Dataset entries
+--

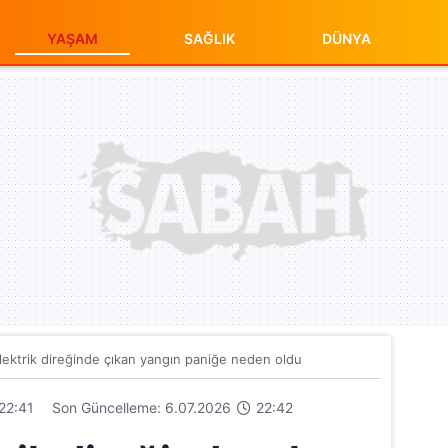
YAŞAM
SAĞLIK
DÜNYA
 elektrik direğinde çıkan yangın paniğe neden oldu
22:41
Son Güncelleme: 6.07.2026
22:42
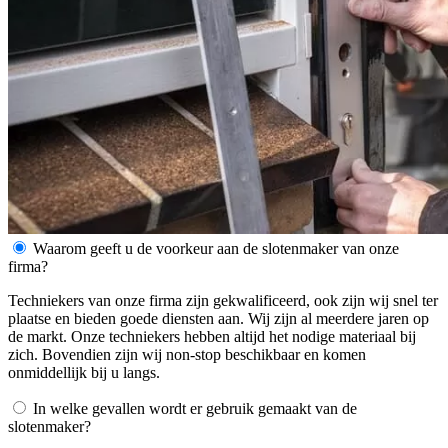
Waarom geeft u de voorkeur aan de slotenmaker van onze
firma?
Techniekers van onze firma zijn gekwalificeerd, ook zijn wij snel ter
plaatse en bieden goede diensten aan. Wij zijn al meerdere jaren op
de markt. Onze techniekers hebben altijd het nodige materiaal bij
zich. Bovendien zijn wij non-stop beschikbaar en komen
onmiddellijk bij u langs.
In welke gevallen wordt er gebruik gemaakt van de
slotenmaker?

+--

*TASK TO CARRY OUT:*
Find the lines above that include the string "firma" and copy them.

*RESULT OF THIS EXERCISE:*
firma?
Techniekers van onze firma zijn gekwalificeerd, ook zijn wij snel ter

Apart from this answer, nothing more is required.